EXERCISE DIRECTIONS: Find the string "values" in the entries and copy each line that has it.

SOURCE MATERIAL:
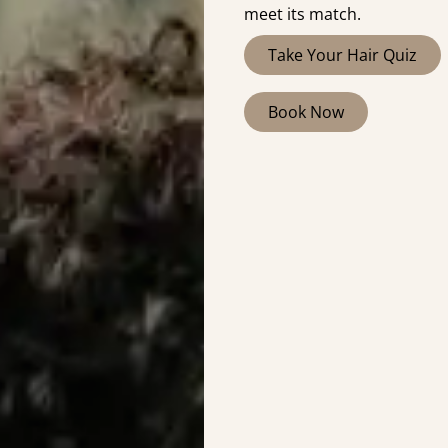
meet its match.
Take Your Hair Quiz
Book Now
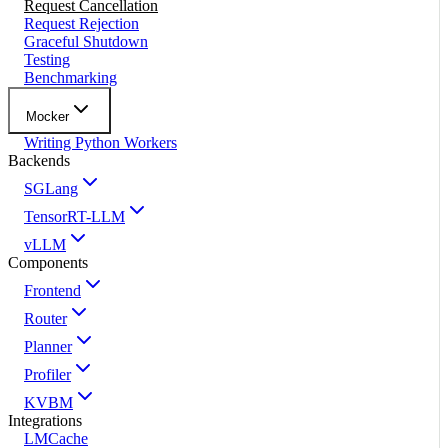
Request Cancellation
Request Rejection
Graceful Shutdown
Testing
Benchmarking
Mocker
Writing Python Workers
Backends
SGLang
TensorRT-LLM
vLLM
Components
Frontend
Router
Planner
Profiler
KVBM
Integrations
LMCache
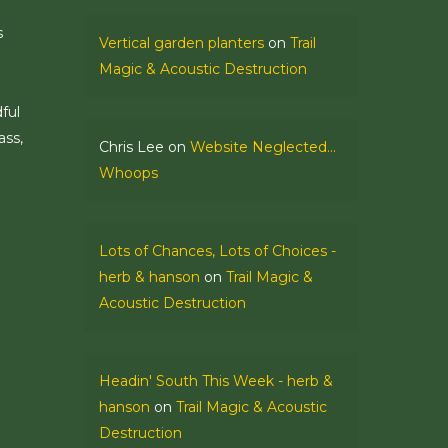
s
Vertical garden planters
on
Trail
Magic & Acoustic Destruction
ful
ass,
Chris Lee
on
Website Neglected…
Whoops
Lots of Chances, Lots of Choices -
herb & hanson
on
Trail Magic &
Acoustic Destruction
Headin' South This Week - herb &
hanson
on
Trail Magic & Acoustic
Destruction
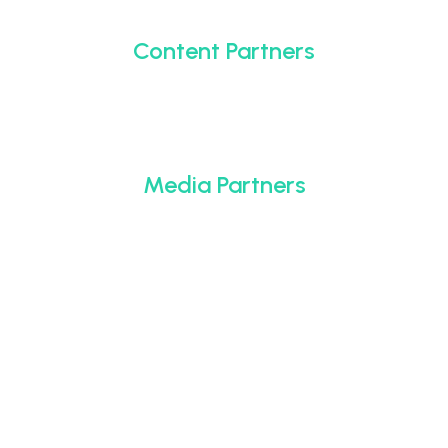
Content Partners
Media Partners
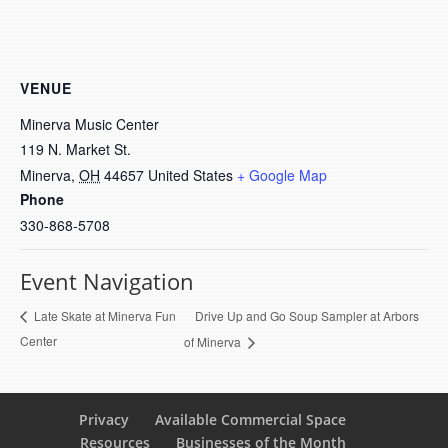
VENUE
Minerva Music Center
119 N. Market St.
Minerva
,
OH
44657
United States
+ Google Map
Phone
330-868-5708
Event Navigation
Drive Up and Go Soup Sampler at Arbors
Late Skate at Minerva Fun
Center
of Minerva
Privacy
Available Commercial Space
Resources
Businesses of the Month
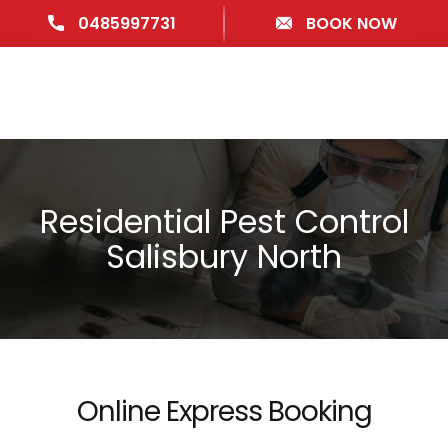
0485997731
BOOK NOW
Residential Pest Control
Salisbury North
Online Express Booking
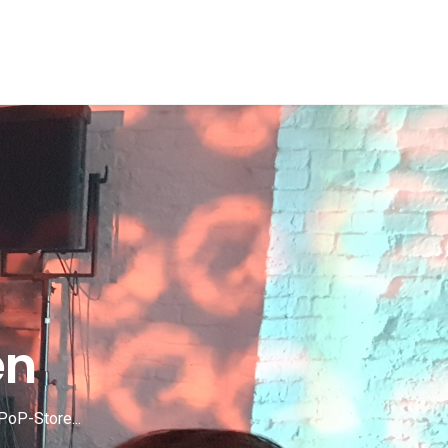
en
PoP-Store...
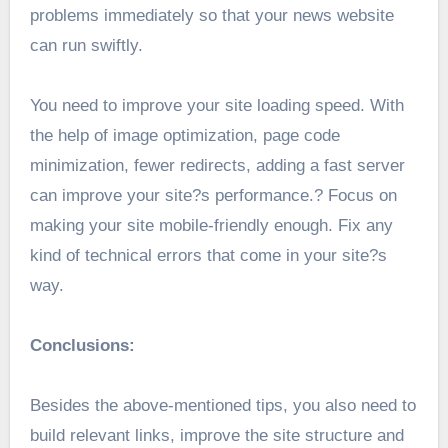
problems immediately so that your news website
can run swiftly.
You need to improve your site loading speed. With
the help of image optimization, page code
minimization, fewer redirects, adding a fast server
can improve your site?s performance.? Focus on
making your site mobile-friendly enough. Fix any
kind of technical errors that come in your site?s
way.
Conclusions:
Besides the above-mentioned tips, you also need to
build relevant links, improve the site structure and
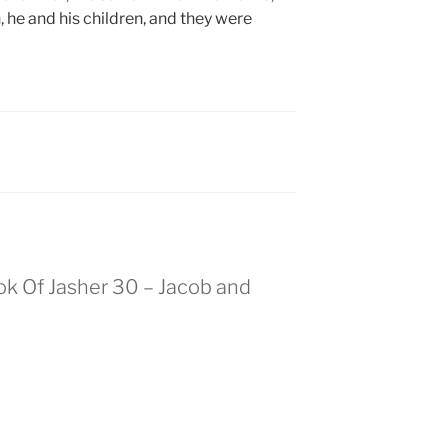
 he and his children, and they were
ok Of Jasher 30 – Jacob and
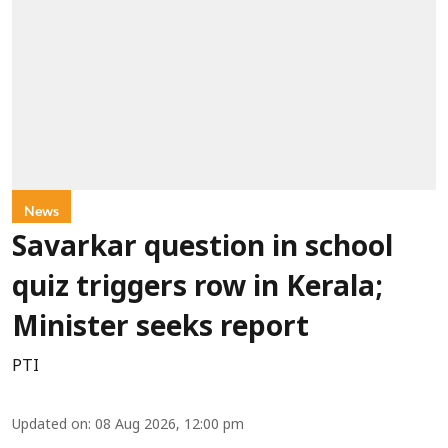
News
Savarkar question in school
quiz triggers row in Kerala;
Minister seeks report
PTI
Updated on
:
08 Aug 2026, 12:00 pm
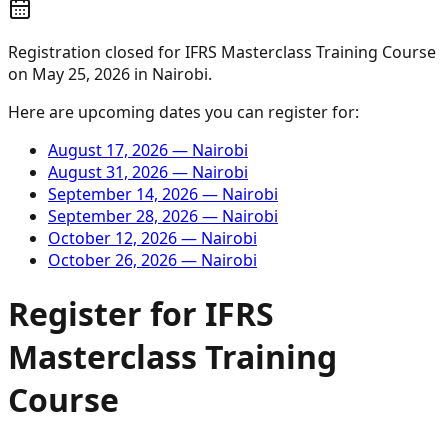
Registration closed for
IFRS Masterclass Training Course
on
May 25, 2026
in
Nairobi
.
Here are upcoming dates you can register for:
August 17, 2026
—
Nairobi
August 31, 2026
—
Nairobi
September 14, 2026
—
Nairobi
September 28, 2026
—
Nairobi
October 12, 2026
—
Nairobi
October 26, 2026
—
Nairobi
Register for
IFRS
Masterclass Training
Course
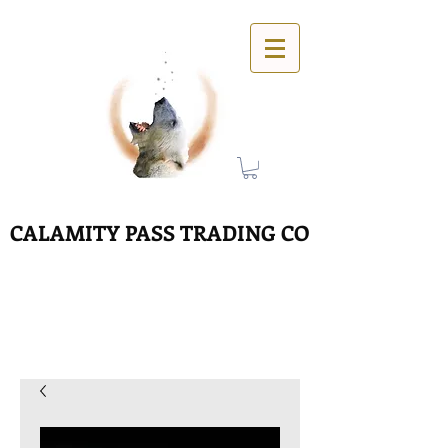
CALAMITY PASS TRADING CO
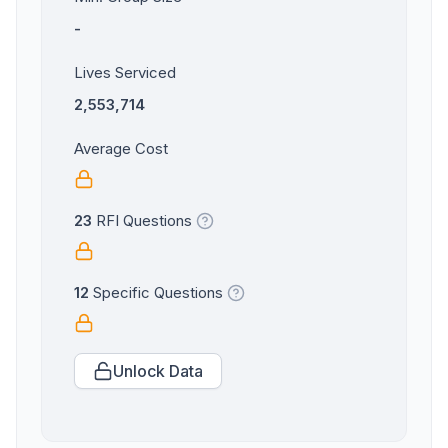
-
Lives Serviced
2,553,714
Average Cost
23
RFI Questions
12
Specific Questions
Unlock Data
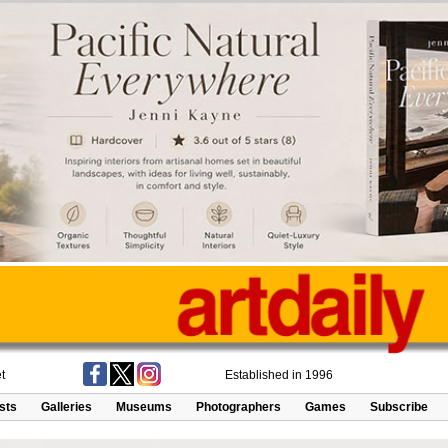
t
Established in 1996
ists
Galleries
Museums
Photographers
Games
Subscribe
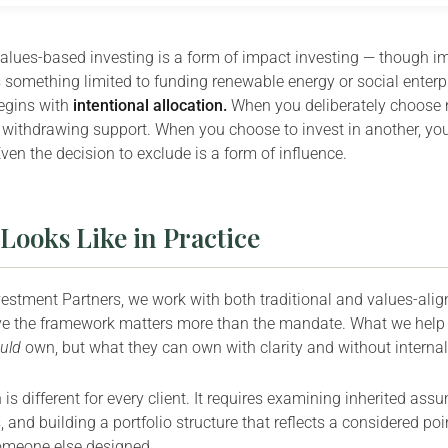
values-based investing is a form of impact investing — though im
something limited to funding renewable energy or social enterp
 begins with
intentional allocation.
When you deliberately choose no
withdrawing support. When you choose to invest in another, you
Even the decision to exclude is a form of influence.
Looks Like in Practice
vestment Partners, we work with both traditional and values-alig
e the framework matters more than the mandate. What we help cl
uld
own, but what they can own with clarity and without internal
is different for every client. It requires examining inherited as
 and building a portfolio structure that reflects a considered poi
omeone else designed.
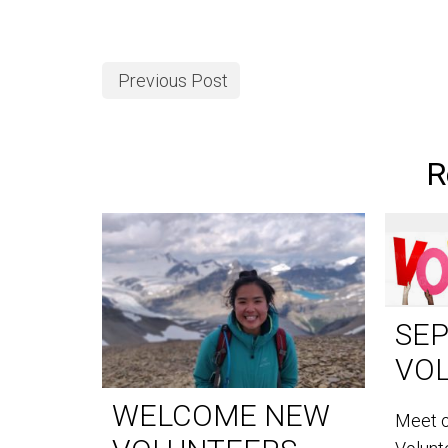
Previous Post
R
SE
VO
WELCOME NEW
Meet 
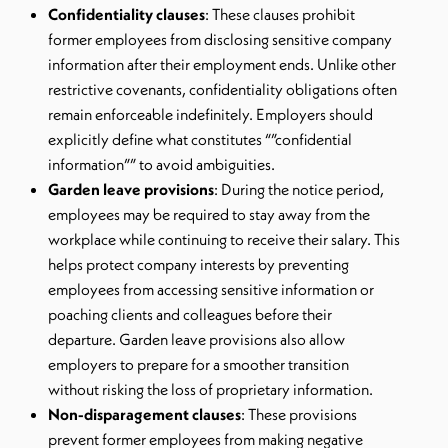
Confidentiality clauses
: These clauses prohibit
former employees from disclosing sensitive company
information after their employment ends. Unlike other
restrictive covenants, confidentiality obligations often
remain enforceable indefinitely. Employers should
explicitly define what constitutes “”confidential
information”” to avoid ambiguities.
Garden leave provisions
: During the notice period,
employees may be required to stay away from the
workplace while continuing to receive their salary. This
helps protect company interests by preventing
employees from accessing sensitive information or
poaching clients and colleagues before their
departure. Garden leave provisions also allow
employers to prepare for a smoother transition
without risking the loss of proprietary information.
Non-disparagement clauses
: These provisions
prevent former employees from making negative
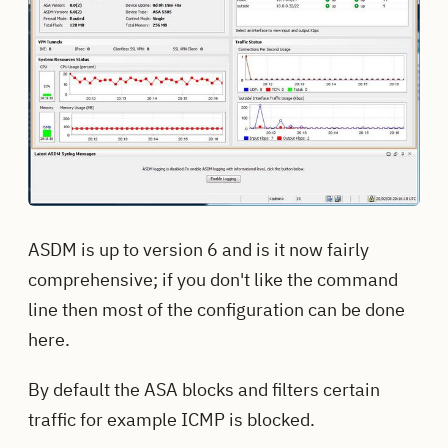
ASDM is up to version 6 and is it now fairly
comprehensive; if you don't like the command
line then most of the configuration can be done
here.
By default the ASA blocks and filters certain
traffic for example ICMP is blocked.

EXERCISE RESULT:
values-based investing is a form of impact investing — though im
vestment Partners, we work with both traditional and values-alig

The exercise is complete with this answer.